_Work task_: Read through the lines below for the string "Marian" and copy each one that has it.

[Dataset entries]
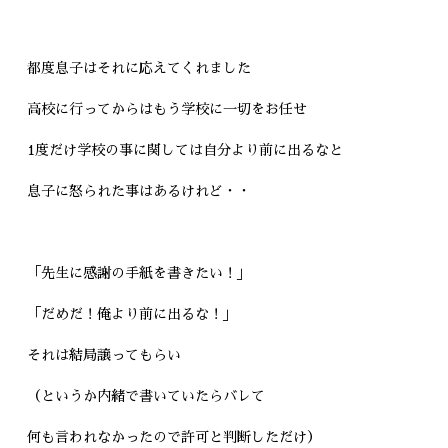
都度息子はそれに応えてくれました
高校に行ってからはもう学校に一切をお任せ
1度だけ学校の事に関しては自分より前に出るなと
息子に怒られた事はあるけれど・・
「先生に感謝の手紙を書きたい！」
「だめだ！俺より前に出るな！」
それは結局譲ってもらい
（というか内緒で書いていたらバレて
何も言われなかったので許可と判断しただけ）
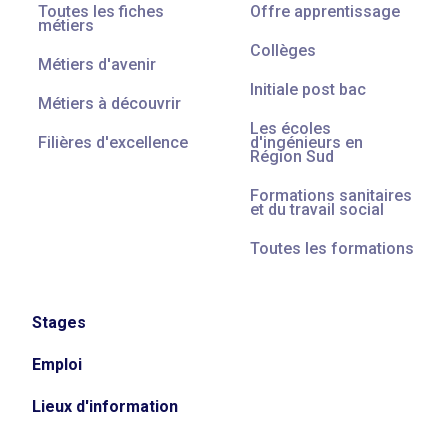
Toutes les fiches
Offre apprentissage
métiers
Collèges
Métiers d'avenir
Initiale post bac
Métiers à découvrir
Les écoles
Filières d'excellence
d'ingénieurs en
Région Sud
Formations sanitaires
et du travail social
Toutes les formations
Stages
Emploi
Lieux d'information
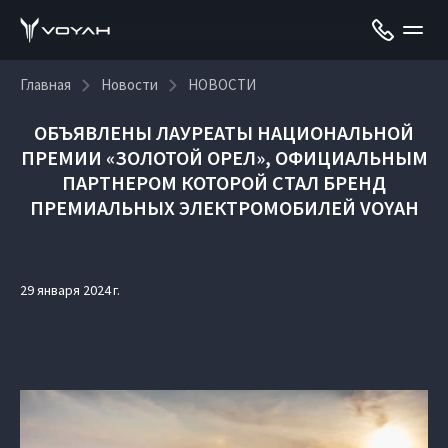
Главная
Новости
НОВОСТИ
ОБЪЯВЛЕНЫ ЛАУРЕАТЫ НАЦИОНАЛЬНОЙ
ПРЕМИИ «ЗОЛОТОЙ ОРЕЛ», ОФИЦИАЛЬНЫМ
ПАРТНЕРОМ КОТОРОЙ СТАЛ БРЕНД
ПРЕМИАЛЬНЫХ ЭЛЕКТРОМОБИЛЕЙ VOYAH
29 января 2024 г.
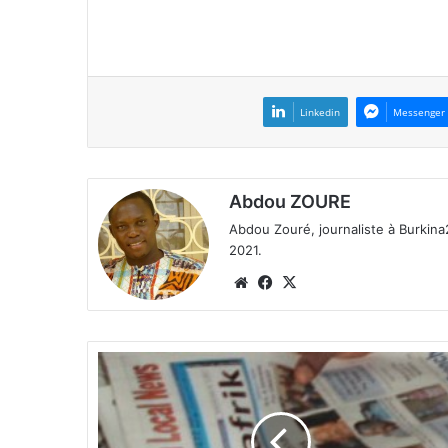
Linkedin
Messenger
Abdou ZOURE
Abdou Zouré, journaliste à Burkin
2021.
We
Fa
X
bsi
ce
te
bo
ok
«
F
a
c
e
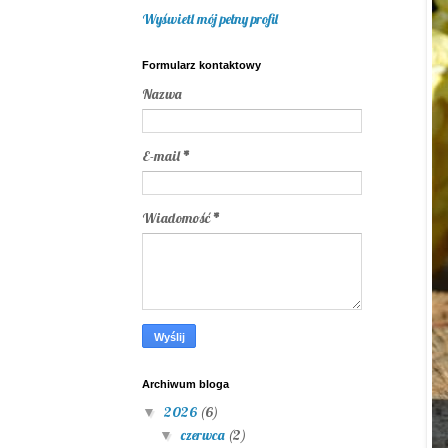
Wyświetl mój pełny profil
Formularz kontaktowy
Nazwa
E-mail
*
Wiadomość
*
Archiwum bloga
2026
(6)
▼
czerwca
(2)
▼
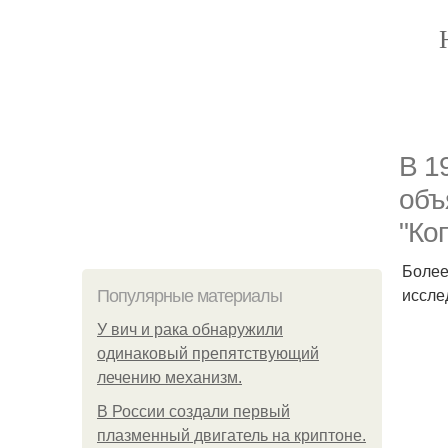
В 1
объ
"Ко
Более
иссле
Популярные материалы
У вич и рака обнаружили
одинаковый препятствующий
лечению механизм.
В России создали первый
плазменный двигатель на криптоне.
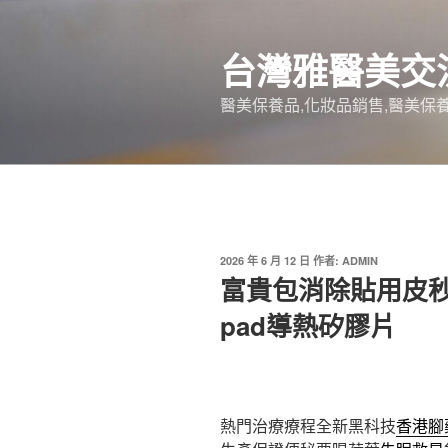
跳
至
台灣雅醫美交
主
要
醫美保養品,化妝品銷售,醫美保養
內
容
發
2026 年 6 月 12 日
作者:
ADMIN
佈
富貴包消除貼用皮秒熱
於
pad導熱矽膠片
熱門治療療程全新黑科技
香港腳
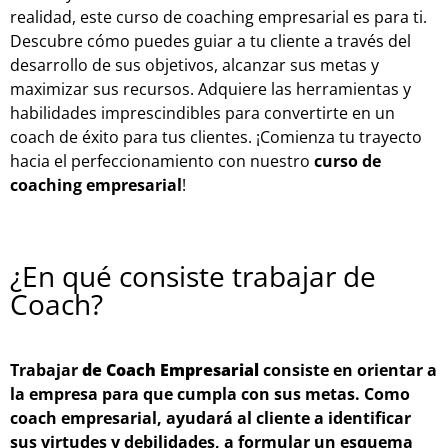
realidad, este curso de coaching empresarial es para ti.
Descubre cómo puedes guiar a tu cliente a través del
desarrollo de sus objetivos, alcanzar sus metas y
maximizar sus recursos. Adquiere las herramientas y
habilidades imprescindibles para convertirte en un
coach de éxito para tus clientes. ¡Comienza tu trayecto
hacia el perfeccionamiento con nuestro
curso de
coaching empresarial
!
¿En qué consiste trabajar de
Coach?
Trabajar
de Coach Empresarial
consiste en orientar a
la empresa para que cumpla con sus metas. Como
coach empresarial, ayudará al cliente a identificar
sus virtudes y debilidades, a formular un esquema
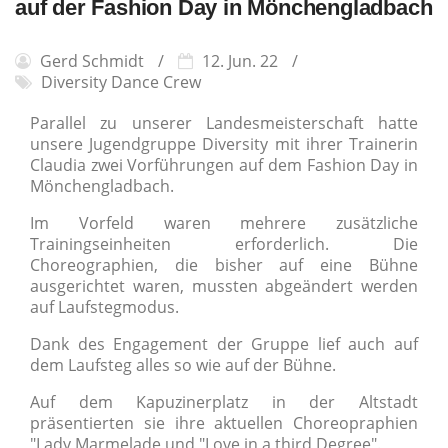
auf der Fashion Day in Mönchengladbach
Gerd Schmidt
12. Jun. 22
Diversity Dance Crew
Parallel zu unserer Landesmeisterschaft hatte
unsere Jugendgruppe Diversity mit ihrer Trainerin
Claudia zwei Vorführungen auf dem Fashion Day in
Mönchengladbach.
Im Vorfeld waren mehrere zusätzliche
Trainingseinheiten erforderlich. Die
Choreographien, die bisher auf eine Bühne
ausgerichtet waren, mussten abgeändert werden
auf Laufstegmodus.
Dank des Engagement der Gruppe lief auch auf
dem Laufsteg alles so wie auf der Bühne.
Auf dem Kapuzinerplatz in der Altstadt
präsentierten sie ihre aktuellen Choreopraphien
"Lady Marmelade und "Love in a third Degree".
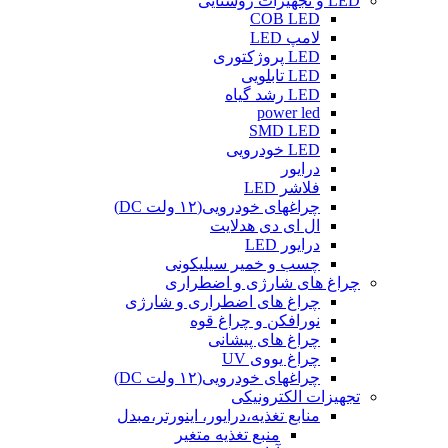
LED و تجهیزات روشنایی
COB LED
لامپ LED
LED پروژکتوری
LED تابلویی
LED رشد گیاه
power led
SMD LED
LED خودرویی
درایور
فلاشر LED
چراغهای خودرویی(۱۲ ولت DC)
ال ای دی هدلایت
درایور LED
چسب و خمیر سیلیکونی
چراغ های شارژی و اضطراری
چراغ های اضطراری و شارژی
نورافکن و چراغ قوه
چراغ های پیشانی
چراغ یووی UV
چراغهای خودرویی(۱۲ ولت DC)
تجهیزات الکترونیکی
منابع تغذیه،درایور، اینورتر،مبدل
منبع تغذیه متغیر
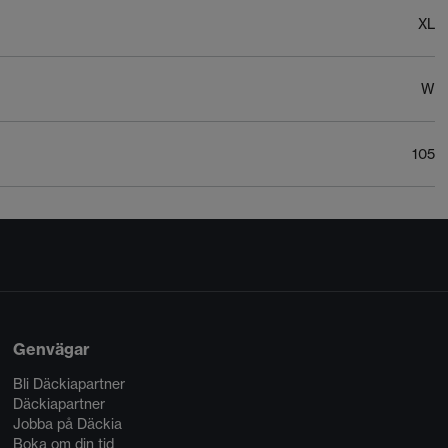
XL
W
105
Genvägar
Bli Däckiapartner
Däckiapartner
Jobba på Däckia
Boka om din tid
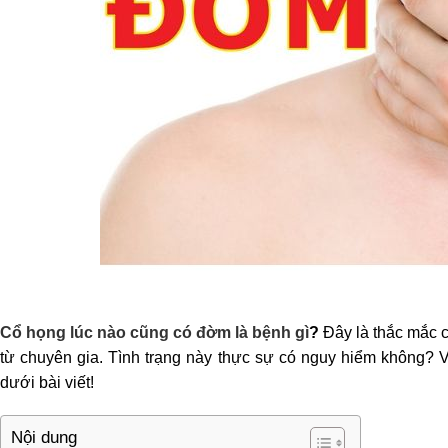
Cổ họng lúc nào cũng có đờm là bệnh gì
?
Đây là thắc mắc 
từ chuyên gia. Tình trạng này thực sự có nguy hiểm không? V
dưới bài viết!
Nội dung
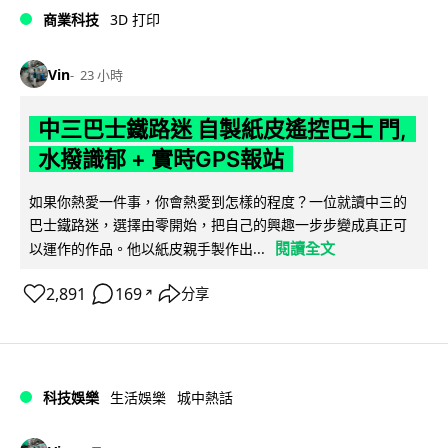
商業科技
3D 打印
Vin
23 小時
中三巴士鐵路迷 自製紙皮遙控巴士 門,
水撥識郁 + 實時GPS報站
如果你熱愛一件事，你會熱愛到怎樣的程度？一位就讀中三的
巴士鐵路迷，選擇由零開始，把自己的興趣一步步變成真正可
閱讀全文
以運作的作品。他以紙皮親手製作出...
2,891
169
分享
↗
科技娛樂
生活娛樂
城中熱話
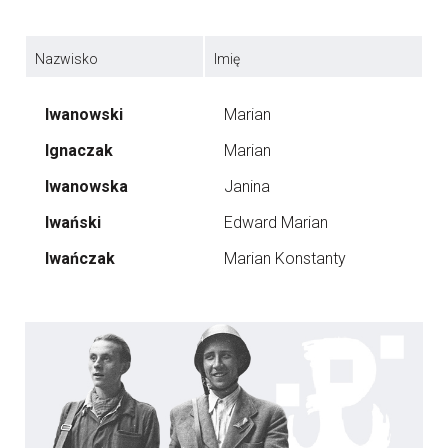
Nazwisko
Imię
Iwanowski
Marian
Ignaczak
Marian
Iwanowska
Janina
Iwański
Edward Marian
Iwańczak
Marian Konstanty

_Written solution_:
Marian
Marian
Edward Marian
Marian Konstanty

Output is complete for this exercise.